Interrogée sur l'arrêt des subventions de l'Etat pour financer le registre Remera, elle a affirmé qu'il était "hors de question d'arrêter leur versement" et que le ministère s'était assuré de leur "pérennité".
"Quand on a un registre qui cumule des cas pendant 20 ou 30 ans, si on l'arrête, il ne peut plus redémarrer et vous perdez l'information. Donc, il ne faut surtout pas l'arrêter", a-t-elle insisté.
La ministre a ajouté qu'il avait été toutefois demandé à Remera de "progresser sur son niveau scientifique". "Mais c'est une affaire de spécialistes et d'experts et, pour moi, ce qui est important, c'est que la surveillance continue et que nous retournions vers tous ces cas pour être certains de n'être passé à côté d'aucune cause", a-t-elle souligné.

Effets des pesticides sur la santé: vers un renforcement de la recherche "indépendante"

Lors de l'interview, Agnès Buzyn a été également interrogée sur des propos tenus en fin de semaine dernière par le nouveau ministre de l'agriculture, Didier Guillaume, selon lesquels il n'existe pas de preuves scientifiques sur l'impact des pesticides sur la santé.

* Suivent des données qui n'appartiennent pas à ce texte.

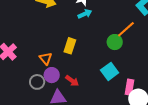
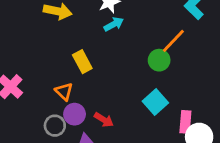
yellow rectangle: (70, 46) -> (82, 62), moved, turned -42

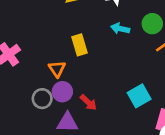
cyan arrow: (114, 24) -> (120, 29), moved, turned -150
green circle: (159, 60) -> (152, 24), moved

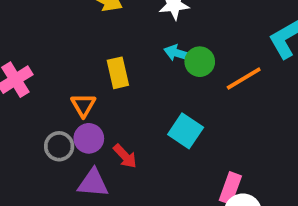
green circle: (152, 24) -> (200, 62), moved
cyan square: (139, 96) -> (186, 131), moved, turned -30

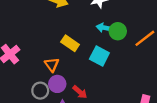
yellow rectangle: (118, 73) -> (70, 43), turned -36
cyan square: (186, 131) -> (99, 56), moved

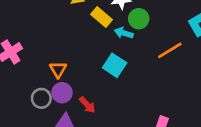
green circle: (118, 31) -> (139, 19), moved
yellow rectangle: (70, 43) -> (101, 17), moved

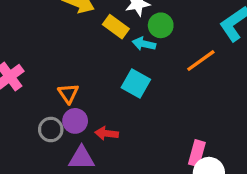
red arrow: (87, 105) -> (107, 133), turned 144

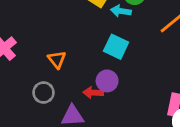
purple circle: (75, 121) -> (107, 81), moved

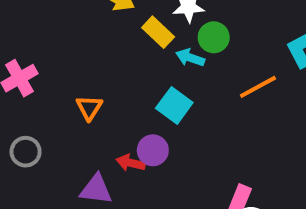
gray circle: (44, 93) -> (26, 152), moved

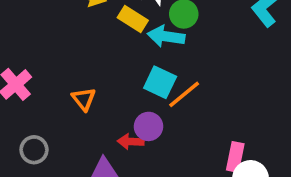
cyan arrow: (190, 58) -> (166, 36), size x1.4
orange line: (258, 87) -> (184, 94), moved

La ministre a rappelé que le glyphosate avait été classé comme "cancérigène probable". "Donc le lien n'est pas totalement prouvé et nous allons relancer les études dans le cadre du plan 'Ecophyto' qui avait été élaboré avant l'été avec Nicolas Hulot et Stéphane Travert [anciens ministres de l'écologie et de l'agriculture]", a-t-elle déclaré.
Remarquant que "beaucoup d'études sont financées par les industriels", elle a fait part du souhait du gouvernement de "financer la recherche publique indépendante sur les effets toxiques des pesticides".

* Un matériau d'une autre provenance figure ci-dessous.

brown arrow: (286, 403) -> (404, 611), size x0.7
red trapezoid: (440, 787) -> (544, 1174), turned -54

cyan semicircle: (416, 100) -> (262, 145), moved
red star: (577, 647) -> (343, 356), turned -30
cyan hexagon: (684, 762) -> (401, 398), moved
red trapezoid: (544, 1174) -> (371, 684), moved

Elle a précisé qu'elle avait évoqué cette question avec François de Rugy dans le cadre de la préparation du plan santé-environnement qui sera prochainement présenté. "Nous avons décidé de renforcer la recherche indépendante, scientifique, sur les effets 'cocktail'" afin de pouvoir définir "quelle substance était responsable de quoi" par rapport aux effets cumulés de toutes les substances sur la santé.